The mset Attribute

Editor’s Draft, 24 July 2014

This version:
http://berkmancenter.github.io/cache-link/mset-attribute.html
Editors:
Ryan Westphal (Berkman Center for Internet and Society)
Herbert Van de Sompel (Los Alamos National Laboratory)
Michael L. Nelson (Old Dominion University)
Version History:
Commit History
Participate:
Public mailing list
Github

Abstract

The mset attribute is intended to give authors a way to provide temporal context to the target content of a hyperlink, links to copies of the target content of a hyperlink, or both. The primary purpose of the mset attribute is to address [Internet censorship], [link rot], [content drift], and [denial-of-service attack]s.

Table of Contents

1 Introduction

This specification provides developers with a means to declare a temporal reference for a hyperlink and zero or more copy links.

This is achieved by introducing mset to HTML, as an attribute for the a element to support specifying dates and multiple copies of an external resource. Copies can vary in presentation, format, and origin.

The a element remains backwards compatible with legacy user agents which will ignore the mset attribute. The presence of the mset attribute does not affect the default user agent behavior for navigating a hyperlink.

The mset attribute differs significantly from the link element (which also relates documents to one another) in that the mset attribute relates the target of the a element to other documents where the link element relates the current document to other documents.

1.1 When to use mset

The mset attribute can be used any time a publisher authors a document which references other content via hyperlinks. At its most basic, the publisher can provide only the date when target content was referenced while authoring a document.

If one or more copies of the target content are known to exist, the mset attribute should be used embed the locations of these copies into the a element in the current document.

The mset attribute is not a replacement for the href attribute. When the original date of reference is unknown and there are no known copies of target content, developers should omit the mset attribute.

1.2 Examples of usage

The mset attribute can be set to one or more reference candidates separated by "," (U+002C) characters. These examples show some (but not all) variations of the mset attribute.

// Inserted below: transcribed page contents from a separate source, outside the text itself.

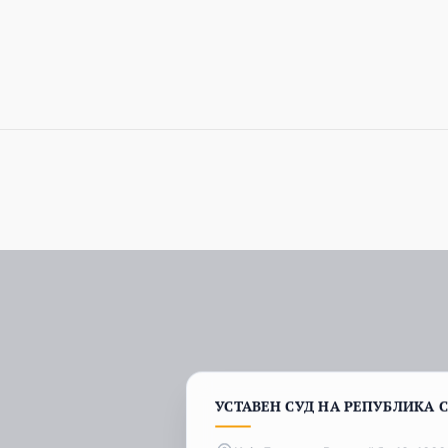
УСТАВЕН СУД НА РЕПУБЛИКА 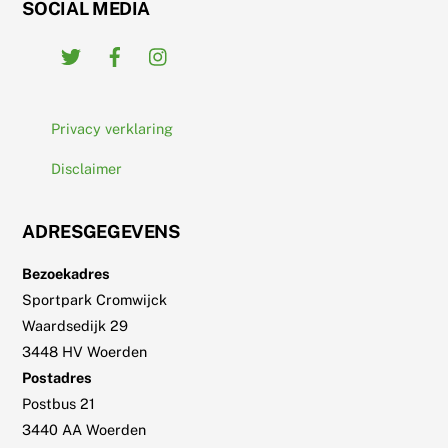
SOCIAL MEDIA
Twitter
Facebook
Instagram
Privacy verklaring
Disclaimer
ADRESGEGEVENS
Bezoekadres
Sportpark Cromwijck
Waardsedijk 29
3448 HV Woerden
Postadres
Postbus 21
3440 AA Woerden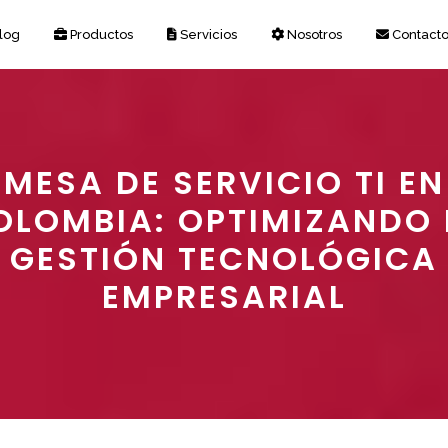
log
Productos
Servicios
Nosotros
Contact
MESA DE SERVICIO TI EN
OLOMBIA: OPTIMIZANDO 
GESTIÓN TECNOLÓGICA
EMPRESARIAL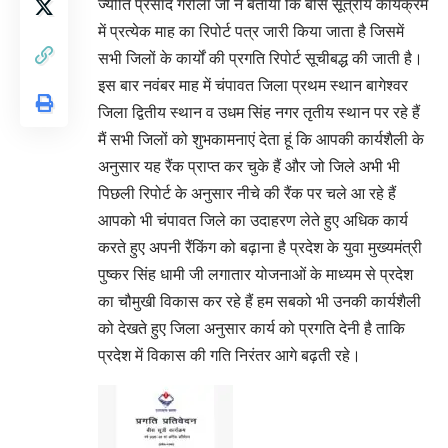
ज्योति प्रसाद गैरोला जी ने बताया कि बीस सूत्रीय कार्यक्रम
में प्रत्येक माह का रिपोर्ट पत्र जारी किया जाता है जिसमें
सभी जिलों के कार्यों की प्रगति रिपोर्ट सूचीबद्ध की जाती है।
इस बार नवंबर माह में चंपावत जिला प्रथम स्थान बागेश्वर
जिला द्वितीय स्थान व उधम सिंह नगर तृतीय स्थान पर रहे हैं
मैं सभी जिलों को शुभकामनाएं देता हूं कि आपकी कार्यशैली के
अनुसार यह रैंक प्राप्त कर चुके हैं और जो जिले अभी भी
पिछली रिपोर्ट के अनुसार नीचे की रैंक पर चले आ रहे हैं
आपको भी चंपावत जिले का उदाहरण लेते हुए अधिक कार्य
करते हुए अपनी रैंकिंग को बढ़ाना है प्रदेश के युवा मुख्यमंत्री
पुष्कर सिंह धामी जी लगातार योजनाओं के माध्यम से प्रदेश
का चौमुखी विकास कर रहे हैं हम सबको भी उनकी कार्यशैली
को देखते हुए जिला अनुसार कार्य को प्रगति देनी है ताकि
प्रदेश में विकास की गति निरंतर आगे बढ़ती रहे।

This example shows the most basic usage of the mset attribute to declare the date external content was referenced while authoring the current document. The locations of existing copies can be omitted.
<a
  href="http://www.w3.org/MarkUp/html-spec/html-spec_toc.html"
  mset="2014-03-17">
  HTML 2.0
</a>
This example shows a basic usage of the mset attribute to declare the location of a copy of target content. The date of reference while authoring the current document can be omitted, however, it is recommended.
<a
  href="http://www.w3.org/MarkUp/html-spec/html-spec_toc.html"
  mset="http://web.archive.org/web/20140211110349/http://www.w3.org/MarkUp/html-spec/html-spec_toc.html">
  HTML 2.0
</a>
This example shows that both the date of reference and location of a copy can be used in the same mset attribute. They should be separated by a "," (U+002C) character.
<a
  href="http://www.w3.org/MarkUp/html-spec/html-spec_toc.html"
  mset="2014-03-17,
    http://web.archive.org/web/20140211110349/http://www.w3.org/MarkUp/html-spec/html-spec_toc.html">
  HTML 2.0
</a>
This example shows pointing to more than one copy of external target content by separating multiple reference candidates with "," (U+002C) characters.
<a
  href="http://www.w3.org/MarkUp/html-spec/html-spec_toc.html"
  mset="http://web.archive.org/web/20140211110349/http://www.w3.org/MarkUp/html-spec/html-spec_toc.html,
    http://perma.cc/RL33-W794">
  HTML 2.0
</a>
This example shows usage of the optional datetime value to declare the date the copy of the external content was made if it is known. datetime value are separated from the copy [URL] by one or more space characters.
<a
  href="http://www.w3.org/MarkUp/html-spec/html-spec_toc.html"
  mset="http://web.archive.org/web/20140211110349/http://www.w3.org/MarkUp/html-spec/html-spec_toc.html 2014-02-14,
  http://perma.cc/RL33-W794 2014-03-10">
  HTML 2.0
</a>
This example declares the date external content was reference as well as two copies and the dates those copies were made.
<a
  href="http://www.w3.org/MarkUp/html-spec/html-spec_toc.html"
  mset="2014-03-17,
  http://web.archive.org/web/20140211110349/http://www.w3.org/MarkUp/html-spec/html-spec_toc.html 2014-02-14,
  http://perma.cc/RL33-W794 2014-03-10">
  HTML 2.0
</a>
This example shows that, if a location of a copy of target content is known, a developer can include the relationship between the target content and the copy. The relationship must be one of the keywords defined by link type or HTML5 link type extension definitions.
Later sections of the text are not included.